If William James’s moral vision still offers wisdom or sustenance, nowhere is the need more urgent than in the global crises impacting nonhuman animals and the environment. Scholarship on pragmatism and environmentalism is heavily weighted toward John Dewey, and when James is credited with a unique contribution to environmental ethics, it is often located in his call to be open to the significance of other beings’ experiences, which encourages broader moral consideration of animals and the environment. Yet with scientists warning that we have perhaps a decade to act decisively if we hope to avoid the worst consequences of climate change, James’s contribution may lie less in justifying why increased consideration of animals and the environment is merited, and more in the practical question of how the idea of such moral obligation – like Aldo Leopold’s “land ethic” – can become effective in people’s lives.
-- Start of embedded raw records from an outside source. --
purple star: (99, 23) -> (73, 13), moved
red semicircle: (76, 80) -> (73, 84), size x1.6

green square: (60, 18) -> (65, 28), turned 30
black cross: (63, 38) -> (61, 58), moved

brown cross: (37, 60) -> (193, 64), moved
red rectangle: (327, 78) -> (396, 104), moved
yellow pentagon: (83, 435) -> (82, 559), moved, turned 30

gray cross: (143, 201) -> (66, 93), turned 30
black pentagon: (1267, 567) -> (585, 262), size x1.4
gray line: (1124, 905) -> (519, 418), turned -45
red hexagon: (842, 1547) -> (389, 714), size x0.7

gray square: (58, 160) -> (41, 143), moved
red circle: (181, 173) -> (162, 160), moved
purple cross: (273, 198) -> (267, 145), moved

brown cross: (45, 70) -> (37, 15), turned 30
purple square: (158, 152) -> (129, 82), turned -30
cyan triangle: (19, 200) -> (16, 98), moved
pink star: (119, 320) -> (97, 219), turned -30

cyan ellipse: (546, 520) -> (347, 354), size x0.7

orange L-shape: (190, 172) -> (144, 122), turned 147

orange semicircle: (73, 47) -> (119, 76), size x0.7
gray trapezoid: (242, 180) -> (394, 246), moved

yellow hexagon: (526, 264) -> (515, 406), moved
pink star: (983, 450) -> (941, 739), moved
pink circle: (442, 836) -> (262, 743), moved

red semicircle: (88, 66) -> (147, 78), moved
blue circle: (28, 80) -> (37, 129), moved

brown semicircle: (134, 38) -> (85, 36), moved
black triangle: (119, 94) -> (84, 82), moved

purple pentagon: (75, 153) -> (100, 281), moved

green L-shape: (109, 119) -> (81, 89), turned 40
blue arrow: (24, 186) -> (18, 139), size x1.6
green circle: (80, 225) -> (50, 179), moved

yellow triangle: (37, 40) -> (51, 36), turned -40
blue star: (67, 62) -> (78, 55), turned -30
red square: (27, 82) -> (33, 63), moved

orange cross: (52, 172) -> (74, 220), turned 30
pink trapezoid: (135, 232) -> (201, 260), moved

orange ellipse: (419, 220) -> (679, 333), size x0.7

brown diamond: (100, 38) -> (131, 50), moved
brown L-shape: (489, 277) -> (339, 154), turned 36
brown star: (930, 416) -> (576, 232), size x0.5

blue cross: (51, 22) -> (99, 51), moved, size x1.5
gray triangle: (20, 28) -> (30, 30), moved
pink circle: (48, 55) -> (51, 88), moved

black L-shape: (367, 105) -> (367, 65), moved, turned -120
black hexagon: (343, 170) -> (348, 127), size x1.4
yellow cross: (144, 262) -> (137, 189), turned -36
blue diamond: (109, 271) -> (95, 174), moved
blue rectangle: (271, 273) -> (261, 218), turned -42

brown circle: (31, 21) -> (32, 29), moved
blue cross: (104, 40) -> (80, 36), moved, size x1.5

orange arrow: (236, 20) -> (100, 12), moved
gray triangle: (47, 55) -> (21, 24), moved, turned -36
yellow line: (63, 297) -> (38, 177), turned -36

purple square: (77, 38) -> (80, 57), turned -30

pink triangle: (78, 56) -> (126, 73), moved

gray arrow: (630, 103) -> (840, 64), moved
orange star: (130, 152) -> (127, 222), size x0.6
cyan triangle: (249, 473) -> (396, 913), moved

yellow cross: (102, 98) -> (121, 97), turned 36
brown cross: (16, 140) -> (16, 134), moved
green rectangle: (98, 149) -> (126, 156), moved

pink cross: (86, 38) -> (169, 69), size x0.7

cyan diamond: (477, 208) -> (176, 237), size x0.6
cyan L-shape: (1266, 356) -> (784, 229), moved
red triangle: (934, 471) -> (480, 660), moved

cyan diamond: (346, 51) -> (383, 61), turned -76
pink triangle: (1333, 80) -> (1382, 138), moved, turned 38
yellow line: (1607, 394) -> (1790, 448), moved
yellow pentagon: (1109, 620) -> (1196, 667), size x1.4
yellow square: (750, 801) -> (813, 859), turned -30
The types of reforms necessary to address our environmental crises will require people to make significant changes in their lives, but the political will for such reform is still lacking. From a Jamesian perspective, the challenge is one of cultivating the “strenuous mood,” the strength to pursue a difficult ideal in a situation of tragic choice – which James saw as the paradigmatic act of moral will. Putting James into dialogue with Leopold, I explore how Jamesian perspectives on the moral life – the necessity of the strenuous mood; the role that ideas, habits, and social conditions play in making difficult moral choices; and, most broadly, the power of melioristic hope – offer insights into the challenge of achieving meaningful reform to address our environmental crises.